- PROBLEM TO WORK ON
Reproduce the listing in full, pictures excluded.
-------- DATA UNDER STUDY --------
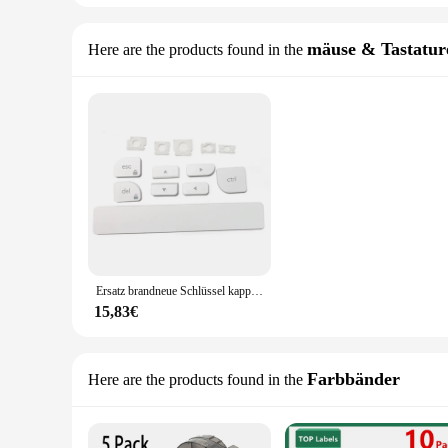
mäuse & Tastatur
Here are the products found in the
Ersatz brandneue Schlüssel kappe Schlüssel kappe Scheren clip Scharnier knopf für Logitech MX Tasten Mini weiße Raum kappe, oben, unten, links rechts
15,83€
Farbbänder
Here are the products found in the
--------
- SOLUTION FOR THIS TASK
mäuse & Tastatur
Here are the products found in the
Ersatz brandneue Schlüssel kappe Schlüssel kappe Scheren clip Scharnier knopf für Logitech MX Tasten Mini weiße Raum kappe, oben, unten, links rechts
15,83€
Farbbänder
Here are the products found in the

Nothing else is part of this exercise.